Posted On: July 08, 2020

Choppy Water

How you handle choppy water is a skill that you need to develop if you want to enjoy boating. This article covers the basics of boating safely through chop.

Many boats handle choppy water different, so know your boat type.

Power boats are designed with rough water in mind. Hull designs such as the deep V and even double hulls have made choppy waters less of a problem, but the burden is on the captain, that's you, to get it right. Well designed boats are half the equation; the other half is you.

Choppy Water Basics:

1. Batten down. No matter how skillfully you maneuver your boat, if loose equipment and just plain stuff litters the boat you may be in for an expensive experience, not to mention danger. Debris flying around a boat can damage the vessel and injure the people aboard. Simply stowing things into compartments is a good first step. Some experienced boaters keep a few old towels aboard as stuffing material to keep things in place. Of course there are some Items that you need to keep handy such as binoculars. Velcro fasteners are a great way to keep these things in place. It almost seems that the Velcro people make this stuff for boating.

Good seamanship dictates that you prepare your vessel for rough water even when things are calm. Boats should be ready for the water to turn to chop.

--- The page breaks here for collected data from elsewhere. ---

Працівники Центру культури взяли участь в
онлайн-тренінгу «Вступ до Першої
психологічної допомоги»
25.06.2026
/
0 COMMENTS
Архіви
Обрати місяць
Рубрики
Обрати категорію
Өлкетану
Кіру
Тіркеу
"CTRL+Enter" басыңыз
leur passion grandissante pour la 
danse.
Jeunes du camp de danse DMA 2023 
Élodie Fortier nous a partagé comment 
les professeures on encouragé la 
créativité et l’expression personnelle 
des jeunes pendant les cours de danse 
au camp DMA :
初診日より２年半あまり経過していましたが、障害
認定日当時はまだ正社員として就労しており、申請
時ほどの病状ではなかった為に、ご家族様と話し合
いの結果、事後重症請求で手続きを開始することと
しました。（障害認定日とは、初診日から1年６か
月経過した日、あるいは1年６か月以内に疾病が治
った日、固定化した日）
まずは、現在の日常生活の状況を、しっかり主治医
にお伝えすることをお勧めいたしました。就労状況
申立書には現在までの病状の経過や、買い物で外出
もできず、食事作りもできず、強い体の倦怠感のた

2. Watch your speed. Power boats can go very fast, but sea conditions may dictate the you go slowly. Handling power boats in chop requires careful use of the throttle—and a lot of common sense. There is no clear cut definition of when water turns from chop to just plain rough. In a choppy sea you may not encounter waves that come in regular intervals, just a mess of little waves that don't seem to go anywhere. In a chop you want to add speed; in a rough sea with large waves you want to go slow. If you have a planing hull, that is one that enables your boat to skip or plane across the surface of the water, you should "get up on plane." Planing enables the boat to avoid the worst effects of the chop and can deliver a smoother ride than going slow. Boats without planing hulls, such as trawlers, have it a little tougher. If your boat doesn't plane you handle chop by just gutting through it. This isn't as bad as it sounds because a displacement hull is designed for stability.

If the chop turns to heavy waves, slow down. You can't plane along the surface of eight foot waves at 20 foot intervals. You can kill yourself.

Boating through chop, like most things in boating, requires a strong dose of common sense.